Ten-year securities were poised for a 6.7% loss in 2013, the biggest drop since a 9.7% slide in 2009, Bank of America Merrill Lynch indexes show. Yields climbed more than 1 percentage point this year as improvement in the U.S. economy led traders to prepare for the Fed to reduce its bond purchases.
The notes being sold today yielded 2.83% in pre-auction trading. Bids are due by 1 p.m. New York time. The 10-year debt offering on Nov. 13 drew a yield of 2.75%, after selling at 2.657% the previous month.
The November sale’s bid-to-cover ratio, which gauges demand by comparing the amount bid with the amount offered, was 2.70, versus an average of 2.71 at the past 10 auctions. The offering drew the most demand in five months from the investor class that includes foreign central banks. Indirect bidders purchased 47.7% of the notes, the most since June.
The Treasury auctioned $30 billion of three-year notes yesterday at a yield of 0.631%, and plans to offer $13 billion of 30-year bonds tomorrow.
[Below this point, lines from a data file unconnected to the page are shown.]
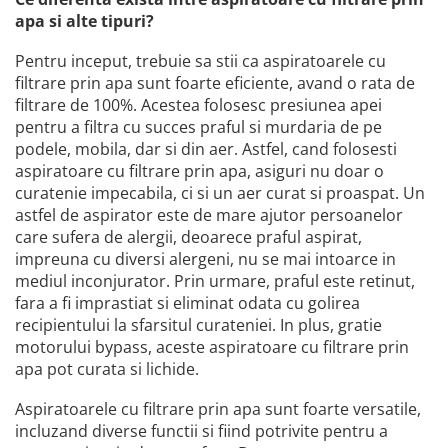
Accesorii statii de calcat
apa si alte tipuri?
Accesorii curatatoare cu abur
Pentru inceput, trebuie sa stii ca aspiratoarele cu
Accesorii aspiratoare
filtrare prin apa sunt foarte eficiente, avand o rata de
filtrare de 100%. Acestea folosesc presiunea apei
Accesorii dispozitive profesionale
pentru a filtra cu succes praful si murdaria de pe
Carduri Cadou
podele, mobila, dar si din aer. Astfel, cand folosesti
Pachete & Oferte
aspiratoare cu filtrare prin apa, asiguri nu doar o
curatenie impecabila, ci si un aer curat si proaspat. Un
astfel de aspirator este de mare ajutor persoanelor
care sufera de alergii, deoarece praful aspirat,
impreuna cu diversi alergeni, nu se mai intoarce in
mediul inconjurator. Prin urmare, praful este retinut,
fara a fi imprastiat si eliminat odata cu golirea
recipientului la sfarsitul curateniei. In plus, gratie
motorului bypass, aceste aspiratoare cu filtrare prin
apa pot curata si lichide.
Aspiratoarele cu filtrare prin apa sunt foarte versatile,
incluzand diverse functii si fiind potrivite pentru a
“Supply and the budget news are weighing on the market,” said Sean Murphy, a trader in New York at the primary dealer Societe Generale SA. “The Fed has been looking to the government for help, and the budget deal looks like it has a lot more substance, which means they got assistance on the fiscal side, which brings us closer to Fed tapering.”
U.S. Senator Patty Murray, a Democrat, and Republican Representative Paul Ryan said the budget proposal avoids a government shutdown and helps the economy. A partial closure in October lasted for 16 days because lawmakers couldn’t agree on how to fund the government.
Fed policy makers meet Dec. 17-18. They’re considering reducing debt purchases “in coming months” if the economy improves as expected, minutes of the central bank’s last session released in November showed. The Fed buys $85 billion of Treasury and mortgage debt each month to support the economy by putting downward pressure on borrowing costs.
The central bank will probably taper purchases in March if it doesn’t scale them back in December, said Daniel Fuss, a fund manager at Loomis Sayles & Co., which had $194 billion in assets as of Sept. 30. He said in a briefing in Tokyo today he’s “greatly reducing” long-maturity bonds.
U.S. retail sales accelerated in November, economists in a Bloomberg survey forecast before the Commerce Department report tomorrow. The jobless rate fell to a five-year low of 7%, manufacturing expanded at the fastest pace in more than two years, and purchases of new U.S. homes surged to the most in three decades, data this month showed.
The extra yield Treasury 10-year notes offer over the U.S. inflation rate was 1.84 percentage points, almost the highest in more than two years. Real yields reached 1.91 percentage points on Dec. 5, the highest since February 2011, data compiled by Bloomberg show.
Slow inflation may temper Treasuries’ losses. The Fed’s preferred measure, the personal consumption expenditures deflator, showed last week prices rose 0.7% in October, the least since 2009. It has failed to meet the Fed’s 2% target for 18 months.
The difference between yields on 10-year notes and comparable Treasury Inflation Protected Securities, a gauge of expectations for consumer prices over the life of the debt known as the 10-year break-even rate, was 2.13 percentage points. The average over the past decade is 2.22 percentage points.
Bill Gross, who runs the world’s biggest bond fund at Pacific Investment Management Co., maintained his biggest holdings in Treasuries and U.S. government-related securities in November. The proportion of the securities in the $244 billion Total Return Fund was 37%, unchanged from October, according to data from the company’s website.
U.S. 10-year yields will increase to 3.41% by the end of 2014, according to a Bloomberg survey of economists with the most recent projections given the heaviest weightings.
The benchmark note yields will rise to 3.75% next year, Bank of America Merrill Lynch Global Research said in a report yesterday. For an investor who bought today, an increase to that level by the close of 2014 would bring a loss of about 4%, according to data compiled by Bloomberg.